Second, radioiodine maybe involved in the oncogenesis. The patient has attained radioiodine therapy (12 mCi) 5 years before the PTC is found. It is reported that some patients suffer from thyroid carcinoma after radioiodine therapy for hyperthyroidism.[ Also, some studies show that radioiodine may increase relative risk for thyroid cancer.[ Even that such dosage radioiodine is not likely to be cancerogenic, for this special patient, it may involve in the process with TSH synergistically. Therefore, radioiodine maybe one of the pathogenic factors in our patient, although there is no substantiating evidence indicating it is the main cause.

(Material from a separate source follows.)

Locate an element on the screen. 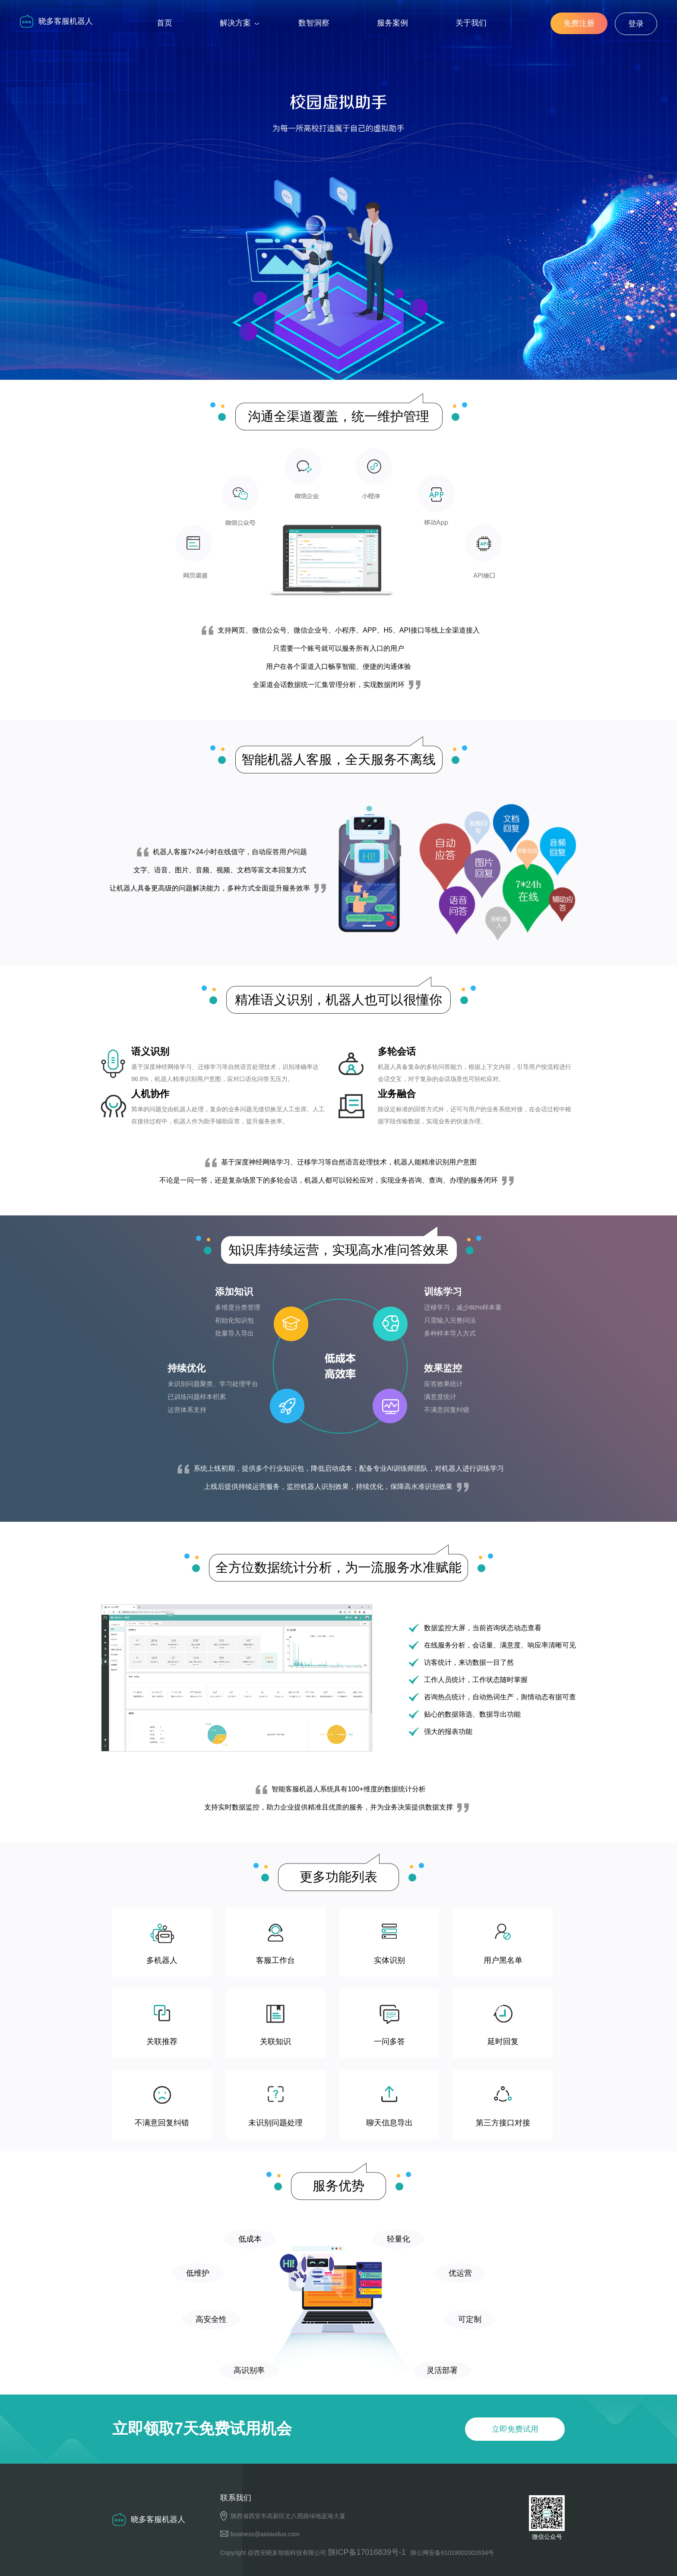 The width and height of the screenshot is (677, 2576). 陕ICP备17016839号-1 is located at coordinates (367, 2552).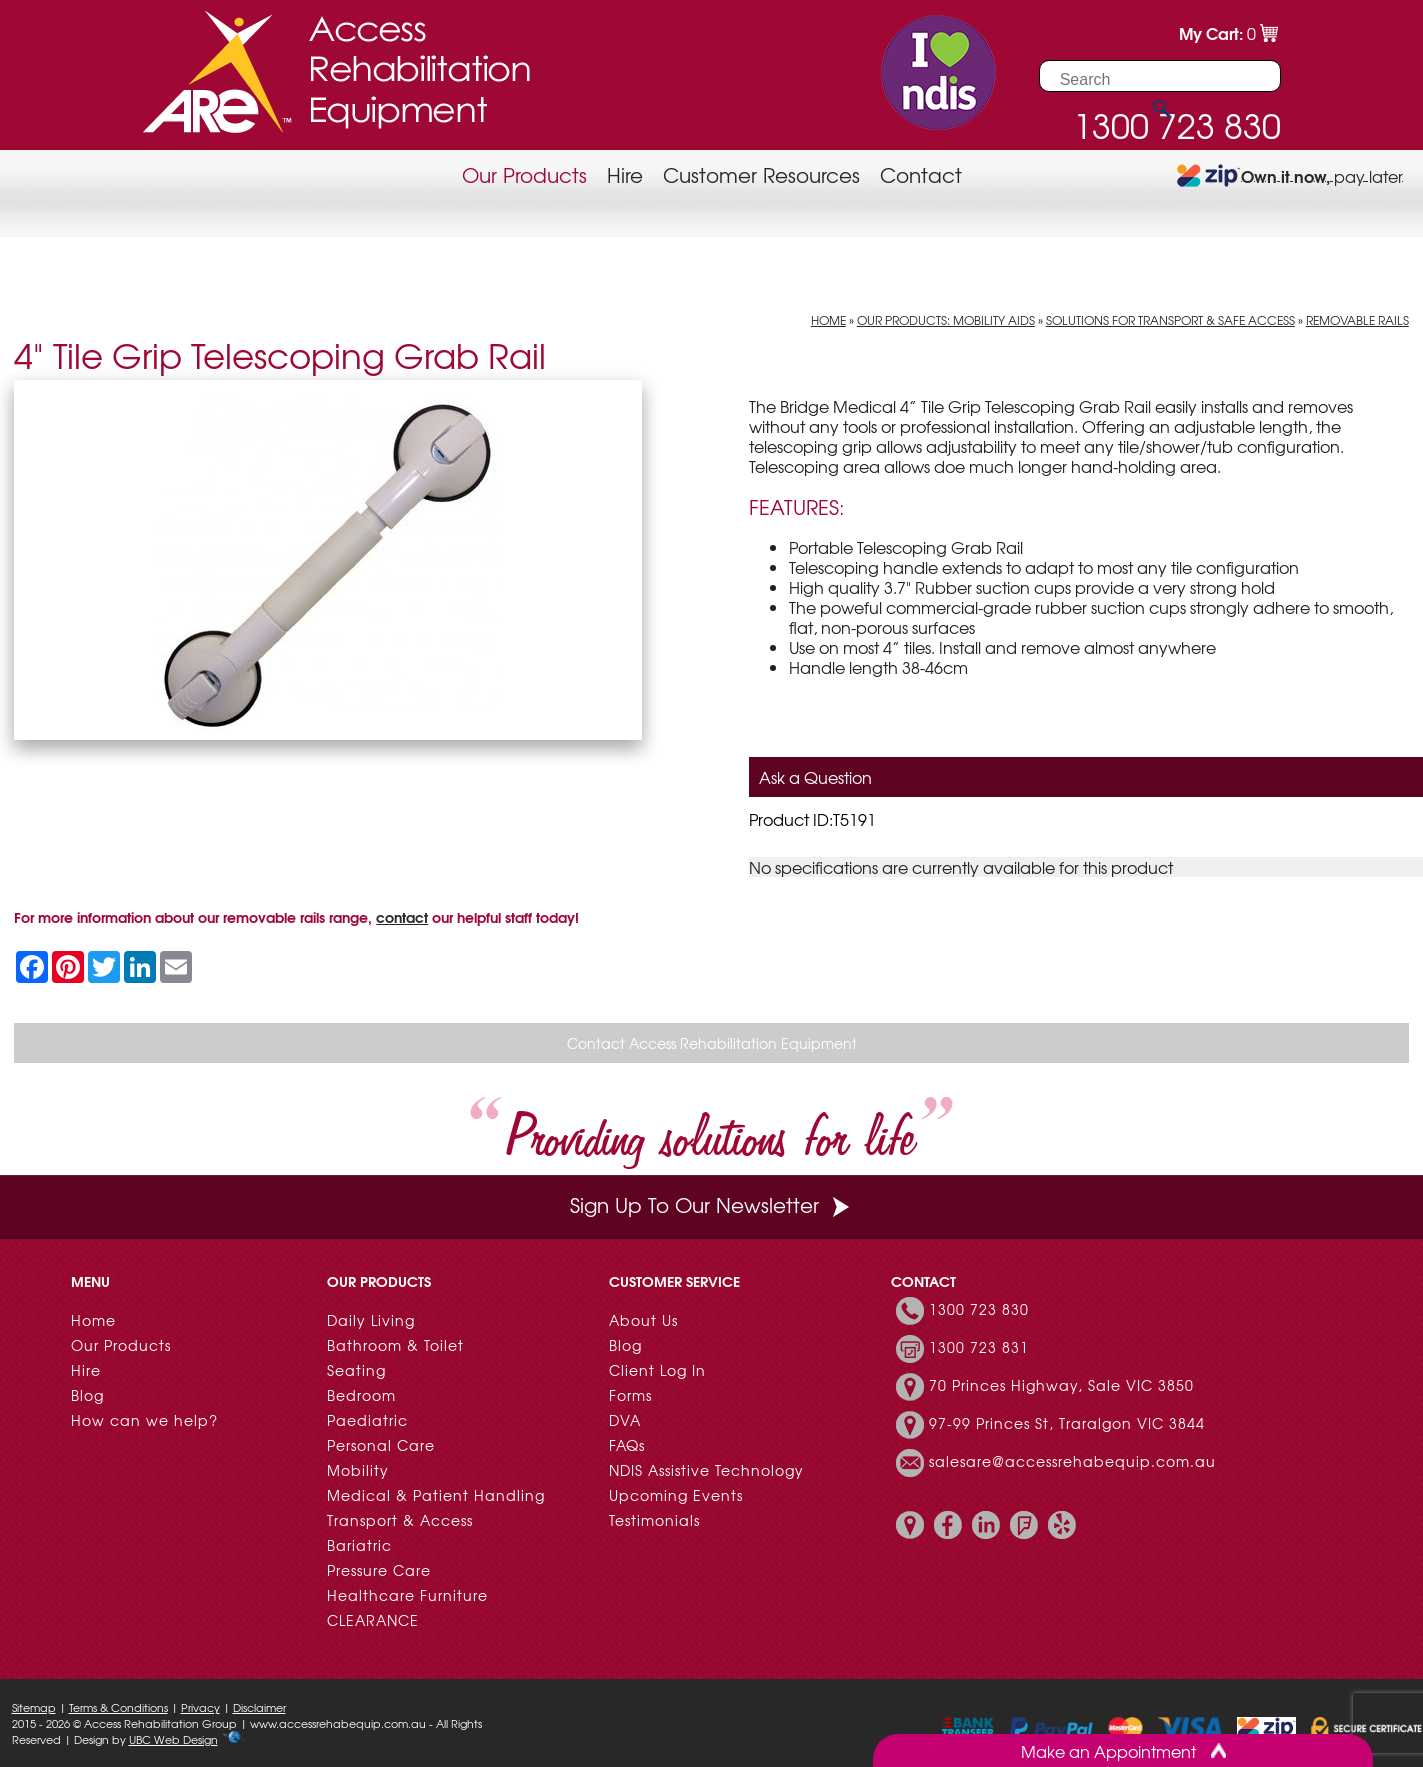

Finally, it is more likely to be the result of many complex factors. Genetic susceptibility to cancer forms the basis of thyroid carcinoma, while combined effects of TSH and radioiodine facilitate its oncogenesis.

Conclusion

As exceedingly rare entities, most of the EPAs are found serendipitously. It is likely that many similar patients are misdiagnosed and lack precise treatment. Therefore, ectopic TSH-secreting pituitary adenoma, as an uncommon cause of thyrotoxicosis, should be taken into consideration during the differential diagnosis of hyperthyroidism especially among those who have a longstanding central hyperthyroidism but do not meet the criterions of eutopic TSH-omas or resistance to thyroid hormone. This report may be the first case of an ectopic TSH-secreting pituitary adenoma concomitant with PTC occurring after radioiodine therapy. It indeed contributes to the recognition of this uncommon entity and provides an important clue for differential diagnosis of thyrotoxicosis.